Она умирала от тифа, но все же выкарабкалась, выжила, чтобы родить нас, четверых детей.
Я слабо помню ее в детстве. Они с отцом работали в геологоразведочной партии, поэтому являлись из тайги домой чрезвычайно редко. Приносили нам с братом слипшиеся конфеты-подушечки, перемешанные с еловой хвоей, да зачерствевший кусок таежного хлеба. Подарок от лисы и зайца…
Мы, дети, готовили ей другие «подарки».
Сначала заболела воспалением легких маленькая сестра, болела два года, едва осталась жива.
Как только она пошла на поправку, очутился в больнице я.
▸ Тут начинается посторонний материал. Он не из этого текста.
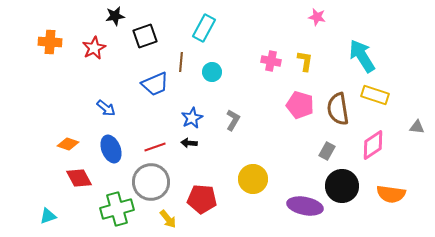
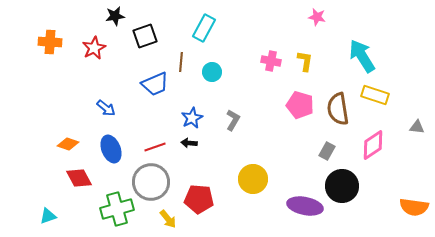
orange semicircle: moved 23 px right, 13 px down
red pentagon: moved 3 px left
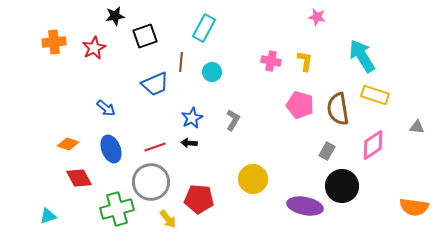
orange cross: moved 4 px right; rotated 10 degrees counterclockwise
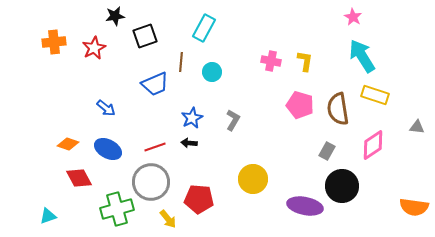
pink star: moved 36 px right; rotated 18 degrees clockwise
blue ellipse: moved 3 px left; rotated 40 degrees counterclockwise
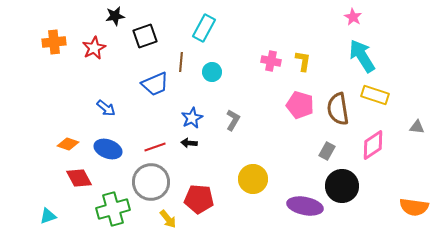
yellow L-shape: moved 2 px left
blue ellipse: rotated 8 degrees counterclockwise
green cross: moved 4 px left
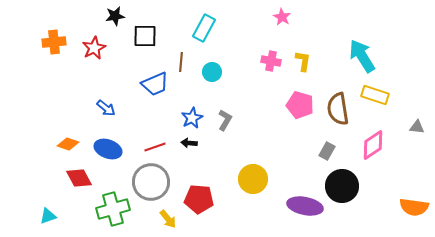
pink star: moved 71 px left
black square: rotated 20 degrees clockwise
gray L-shape: moved 8 px left
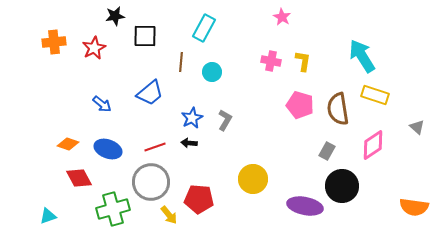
blue trapezoid: moved 5 px left, 9 px down; rotated 16 degrees counterclockwise
blue arrow: moved 4 px left, 4 px up
gray triangle: rotated 35 degrees clockwise
yellow arrow: moved 1 px right, 4 px up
Пролежал семь месяцев на спине, пережил клиническую смерть и вышел покалеченным на всю оставшуюся жизнь.
Но это были только цветочки.
Я не понимаю, как можно пережить такое: как можно матери вынимать из петли собственного сына, моего брата, и как можно нести на руках окровавленного внука, моего сына? Как можно не сойти с ума после этого и не ослепнуть с горя?
Я знаю, как она казнит себя сейчас, бесконечными зимними вечерами, сидя у кровати безнадежно больного мужа. Корит себя за то, что не уберегла сына и внука. Я хочу ей сказать, что казнить себя не стоит. Наша жизнь здесь – одни слезы и страдания, но есть другая жизнь, нескончаемая. Там невозможно никого потерять, там нет печали и воздыхания, там тихий ровный свет, там все молоды и живы.